Dr. Fang Jianmin, CEO of RemeGen Co., Ltd. (688331.SH/09995.HK) delivered a keynote speech at the 42nd J.P. Morgan Annual Healthcare Conference in San Francisco, USA, at 11 a.m.on January 9, US time. With the theme of “Focusing on Innovative Biologicals to Meet Major Clinical Needs”, Dr. Fang shared how the company successfully turned itself from a Biotech to a Biopharma with global pharmaceutical industry experts and investment elites.
As the largest and most informative medical and healthcare investment event in the world, the JPM conference brings together multinational companies, emerging pharmaceutical companies, entrepreneurial leaders and investment elites, and is known as the industry benchmark in the global pharmaceutical investment field.
In his speech, Dr. Fang stated that RemeGen has laid out three major fields of autoimmunity, oncology, and ophthalmology, possesses three core technology platforms: the antibody & fusion protein platform, the antibody drug conjugate (ADC) platform, and the Hinge-insersion bispecific antibody (HiBody) platform, and holds two marketed products, namely, Telitacicept and Disitamab vedotin, and has established R&D and clinical teams in China, the US, and Australia, which span from early stage of research, clinical development, to commercialization, production, and sales, gradually realizing the stunning transformation from Biotech to Biopharma.

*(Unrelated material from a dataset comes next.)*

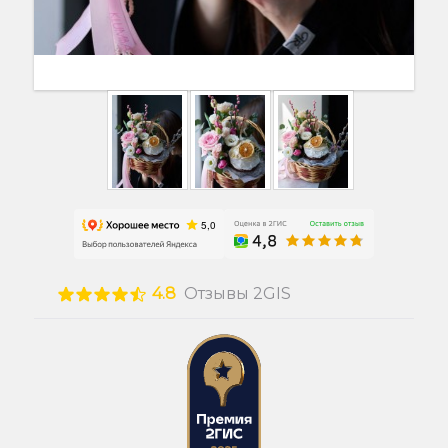
4.8
Отзывы 2GIS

Dr. Fang introduced in detail the latest progress of two core products. He said that Telitacicept, as the first-in-class fusion protein medicine independently developed by RemeGen, has obtained encouraging results in clinical studies for systemic lupus erythematosus indication that was marketed in China, as well as in multiple indications such as rheumatoid arthritis, IgA nephritis, Sjogren’s syndrome, and myasthenia gravis. At present, multiple phase 3 clinical trials of Telitacicept are progressing smoothly, it is expected to become a pioneer blockbuster drug in the global B cell-mediated autoimmunity track. ADC is the track that the current pharmaceutical giants in the world are seizing. Dr. Fang said that relevant research of Disitamab vedotin in the treatment of HER2-expressing second-line urothelial cancer has been published in JCO, a top international journal of oncology. It proved once again the leading position of this drug in the field of UC treatment. As the first domestic ADC independently developed by RemeGen, Disitamab vedotin has significant differentiated advantages. RemeGen will continue to advance its research on frontline treatments for urothelial cancer, gastric cancer, breast cancer and other indications. At present, the global clinical progress of Disitamab vedotin is going smoothly, and clinical research led by partners is progressing smoothly.
In addition to Disitamab vedotin, RemeGen’s new ADC drugs have shown promising results in clinical studies when combined with PD-1 inhibitors and chemotherapy. These studies have been conducted in patients with gastric cancer, bladder cancer, breast cancer and other solid tumors, highlighting the potential of ADC combination therapy in treating a wide range of cancers. With its self-developed three professional technology platforms, the company’s product pipeline also has more than ten molecules in different stages of development, targeting several indications with obvious differentiated competitiveness.
Dr. Fang said that RemeGen’s drugs under development continue to make breakthroughs and have great potential for commercialization. On the production side, a production system that complies with international GMP standards has been established, which can fully meet the current clinical and commercial production needs of approved drugs. It is expected that the total production capacity of raw liquid will be expanded to more than 80,000 liters in 2025, which can fully support the global commercial production of products. In terms of sales, a marketing team of nearly 2000 people has been established. Both core products are already marketed, have been included in medical insurance, and have entered more than 600 grade-A tertiary hospitals or general hospitals in core prefecture-level cities, with significant sales volume.
Regarding the development of RemeGen in the next few years, Dr. Fang mainly talked about the following four points: first, promote the global development of multiple indications of Telitacicept at full speed and build its leadership position in B cell-mediated autoimmunity drugs. Second, accelerate the domestic clinical trials of Disitamab vedotin, support the global development of multiple indications, and build differentiated competitive advantages. Third, improve ADC platform technology and develop a new generation of FIC/BIC ADC drugs. Fourth, expand domestic sales and strengthen global cooperation to drive the development of commercialization in two aspects.